[Problem to solve]: What is needed is an exact copy of every entry below, with the pictures left out.

[Material for this exercise]:
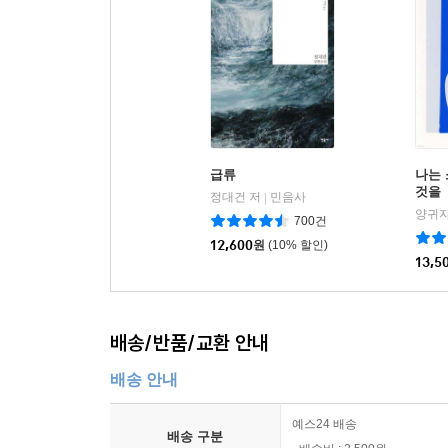
급류
나는
것을
정대건 저
민음사
|
양귀자
700건
12,600
원
(10% 할인)
13,5
배송/반품/교환 안내
배송 안내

[Written solution]:
급류
나는
것을
정대건 저
민음사
|
양귀자
700건
12,600
원
(10% 할인)
13,5
배송/반품/교환 안내
배송 안내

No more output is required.